START RECORDS FOR THIS TASK

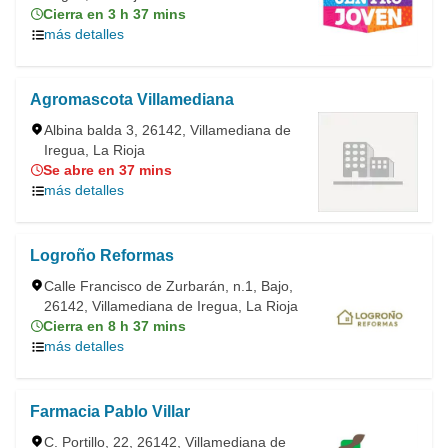
Cierra en 3 h 37 mins
más detalles
Agromascota Villamediana
Albina balda 3, 26142, Villamediana de
Iregua, La Rioja
Se abre en 37 mins
más detalles
Logroño Reformas
Calle Francisco de Zurbarán, n.1, Bajo,
26142, Villamediana de Iregua, La Rioja
Cierra en 8 h 37 mins
más detalles
Farmacia Pablo Villar
C. Portillo, 22, 26142, Villamediana de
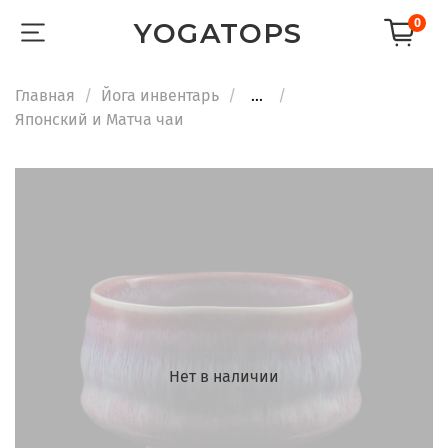
0
YOGATOPS
Главная
Йога инвентарь
...
Японский и Матча чаи
Нет в наличии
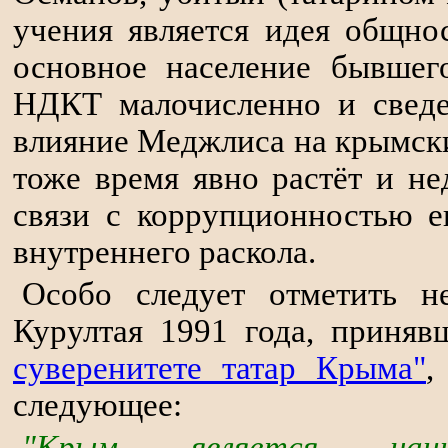
учения является идея общно
основное население бывшег
НДКТ малочисленно и сведе
влияние Меджлиса на крымск
тоже время явно растёт и н
связи с коррупционностью е
внутреннего раскола.
Особо следует отметить н
Курултая 1991 года, приня
суверенитете татар Крыма"
,
следующее:
"Крым является наци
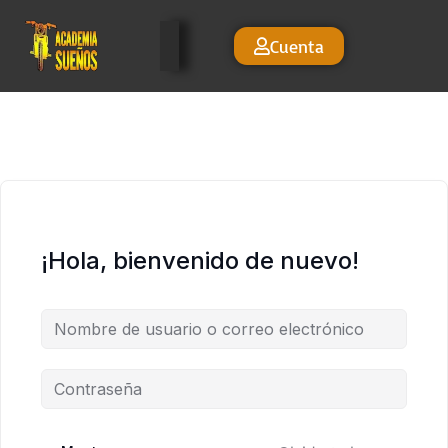
Cuenta
¡Hola, bienvenido de nuevo!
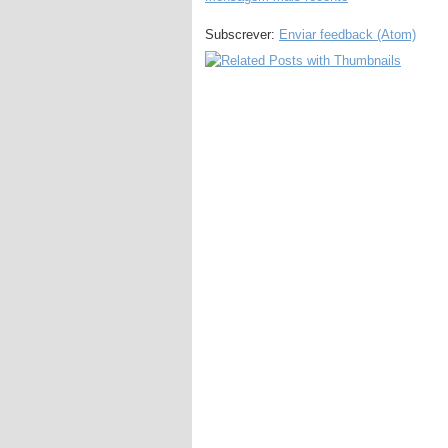
Subscrever:
Enviar feedback (Atom)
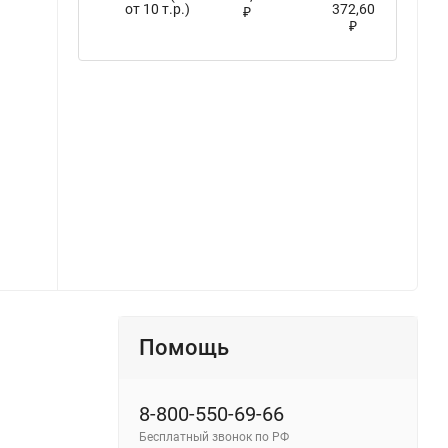
от 10 т.р.)
372,60
₽
₽
Универсальный офисный светодиодный светильник 80 Вт IP54 1195x180x48 мм 4000К Призма - фото 2
Помощь
8-800-550-69-66
Бесплатный звонок по РФ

END RECORDS FOR THIS TASK

_EXERCISE REQUIREMENTS_. Take every line from the data above that holds "mins" and copy it out.

_EXERCISE ANSWER_.
Cierra en 3 h 37 mins
Se abre en 37 mins
Cierra en 8 h 37 mins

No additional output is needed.